What are the 4 Types of Sugar?

It’s been over two weeks now since I cut sugar out of my life, and not only have I lost weight, but I feel better than ever.  At first, I was a bit irritable, but that went away after several days once my body was adjusted to not getting it’s sugar fix.  Today, in celebration of this small diet feat, I’m going to talk about the 4 types of sugar.

Also, if you missed my 2 week sugar free challenge, click here to view the results.

What are the Different Types of Sugar?

If you don’t know how to read levels, you won’t even make it one week without sugar!  Knowing what to look for on labels, in cocktails, and in general, will help you avoid sugars, if that’s your mission.  Barley malt, cane sugar, molasses, the list of sugars is seemingly endless!  Here’s everything you should know about sugar, including the 4 major sugar types.

The four simple sugars include:

  • Glucose
  • Fructose (a.k.a. fruit sugar)
  • Sucrose (a.k.a. table sugar)
  • Lactose (a.k.a. dairy sugar)

Added Sugar vs. Natural Sugar

This is where it gets a bit tricky, and I talked about added sugars here.  Added sugars were for me, the easiest ones to give up.

When you first think of sugar, you probably have your own visions of what that could be.  Perhaps a flavored soda?

Any type of sugary drink will have what’s known as added sugars.  Anything that’s added to a food or drink that aims at providing more flavor is going to fall into this category . This also helps give it more shelf life, flavor, and color.  If you are wondering if your drink has added sugar, just think of it’s shelf life, (or how long you could leave it out before consuming it without it spoiling) and that will give you your answer.

Example:  Let’s look at the shelf life of a canned soda vs. an apple.

It’s obvious here, as you only have a few days to a week to consume and apple before it goes bad.

There is no nutritional value in added sugars, they are empty calories, just like alcohol.

When you consume added sugars in moderation, it’s okay.  However, most people don’t even realize how much sugar they are putting into their bodies.

The top sources of added sugar are below:

  • soda
  • fruit drinks
  • cereal
  • cookies
  • cake
  • candy
  • flavored yogurt
  • processed foods (think canned goods)

According to the American Heart Association, the averaged American adult consumes 77 grams of sugar per day.  This leads to weight gain, chronic diseases, and spikes in blood sugar.

On the other hand, natural sugars are an entirely different animal.  Fruits and milk fall into this category.  While the sugar won’t give you any  health benefit, it’s being consumed in a bigger macro-nutrient package like antioxidants, minerals, and vitamins.  Natural sugars are usually big in fiber, giving you even more health benefits.  (Apples are a great example of this, assuming you eat the skin.)

Here’s a full list of foods without sugar.
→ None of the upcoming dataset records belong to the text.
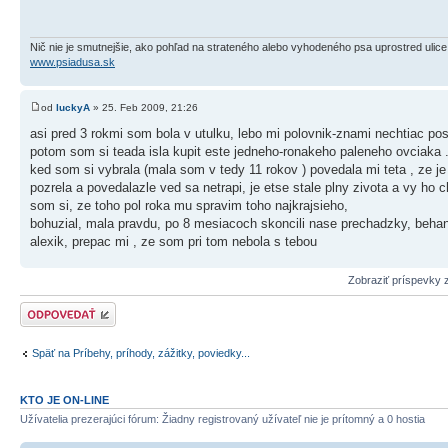
Nič nie je smutnejšie, ako pohľad na strateného alebo vyhodeného psa uprostred ulice
www.psiadusa.sk
od
luckyA
» 25. Feb 2009, 21:26
asi pred 3 rokmi som bola v utulku, lebo mi polovnik-znami nechtiac post
potom som si teada isla kupit este jedneho-ronakeho paleneho ovciaka 
ked som si vybrala (mala som v tedy 11 rokov ) povedala mi teta , ze je
pozrela a povedalazle ved sa netrapi, je etse stale plny zivota a vy ho 
som si, ze toho pol roka mu spravim toho najkrajsieho,
bohuzial, mala pravdu, po 8 mesiacoch skoncili nase prechadzky, behanie
alexik, prepac mi , ze som pri tom nebola s tebou
Zobraziť príspevky 
Odoslať odpoveď
Späť na Príbehy, príhody, zážitky, poviedky...
KTO JE ON-LINE
Užívatelia prezerajúci fórum: Žiadny registrovaný užívateľ nie je prítomný a 0 hostia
Various Names for Added Sugar

Reading labels can be very difficult.  Here are some of the MANY names that are used for added sugars.

  • Agave Nectar
  • Barley Malt Syrup
  • Brown Sugar
  • Brown Rice Syrup
  • Cane Juice
  • Cane Sugar
  • Coconut Sugar
  • Corn Syrup
  • Corn Syrup Solids
  • Evaporated Cane Juice
  • Evaporated Corn Sweetener
  • High Fructose Corn Syrup
  • Honey
  • Invert Sugar
  • Malt Syrup
  • Maltodextrin
  • Maple Syrup
  • Molasses
  • Palm Sugar
  • Raw Sugar
  • Rice Syrup
  • Turbinado Sugar
  • White Granulated Sugar

All in all, I can say that quitting sugar, and now drastically reducing my consumption of it, was one of the best decisions I’ve made in life.